Aber die Zahlen, die Smit, Thompson und Viguerie vorlegen, lassen in der Tat kaum einen anderen Schluss zu. Die drei McKinsey-Berater aus Amsterdam und Atlanta untersuchten die Performance der 100 größten amerikanischen Unternehmen im Zeitraum von 1984 – 1993 und stellten dem ihre Leistung im Zeitraum 1994 – 2003 gegenüber.
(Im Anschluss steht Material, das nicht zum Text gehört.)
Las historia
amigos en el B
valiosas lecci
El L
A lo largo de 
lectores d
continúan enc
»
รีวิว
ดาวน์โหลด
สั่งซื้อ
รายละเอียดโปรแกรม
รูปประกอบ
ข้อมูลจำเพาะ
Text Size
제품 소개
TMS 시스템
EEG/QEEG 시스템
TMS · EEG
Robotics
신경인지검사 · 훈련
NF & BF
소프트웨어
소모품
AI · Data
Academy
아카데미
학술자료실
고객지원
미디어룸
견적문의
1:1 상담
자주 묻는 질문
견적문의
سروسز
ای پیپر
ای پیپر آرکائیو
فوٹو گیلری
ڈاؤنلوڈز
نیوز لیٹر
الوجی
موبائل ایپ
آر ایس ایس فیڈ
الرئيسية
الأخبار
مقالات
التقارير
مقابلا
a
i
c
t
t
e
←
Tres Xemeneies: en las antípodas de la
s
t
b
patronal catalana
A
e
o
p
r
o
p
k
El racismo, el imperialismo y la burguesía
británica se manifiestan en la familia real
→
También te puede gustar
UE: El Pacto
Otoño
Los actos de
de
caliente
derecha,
Sie segmentieren die Performance in der ersten Periode in vier Kategorien: Die "Growth Giants" waren diejenigen, die überdurchschnittlich wuchsen und überdurchschnittlich ertragsstark waren; die "TRS Performers" optimierten den "total return to shareholders" (TRS), wuchsen aber unterdurchschnittlich, die "Unrewarded" wuchsen, lagen aber im Ertrag zurück, und die "Challenged" hatten in beiden Dimensionen Probleme.
Interessant nun, was aus diesen Segmenten wurde: Ende 2003 waren 5% der "Growth Giants" und 8% der "Unrewarded" aus dem Wettbewerb ausgeschieden, aber jeweils 32% der "Challenged" und der "TRS Performers". Umgekehrt lag der Anteil der Firmen, die fortbestanden und den S&P 500-Index schlugen, bei den "Growth Giants" bei 65%, bei den "Unrewarded" immer noch bei respektablen 58%, hingegen nur bei 35% bei den "Challenged" und bei kläglichen 10% der "TRS Performers". Firmen, die in erster Linie den Ertrag (TRS) optimieren, aber nicht oder nur unterdurchschnittlich wuchsen, können zwar kurzfristig sehr lukrativ sein, haben aber mittel- bis langfristig ein Problem: "The correlation between the future survival of a company and its past revenue growth–but not its TRS–was striking. A company whose revenue was growing more slowly than GDP did was five times more likely to succumb, usually through acquisition, than a company that expanded more rapidly. Past TRS performance, by contrast, was a surprisingly poor indicator of corporate survival." (S. 3)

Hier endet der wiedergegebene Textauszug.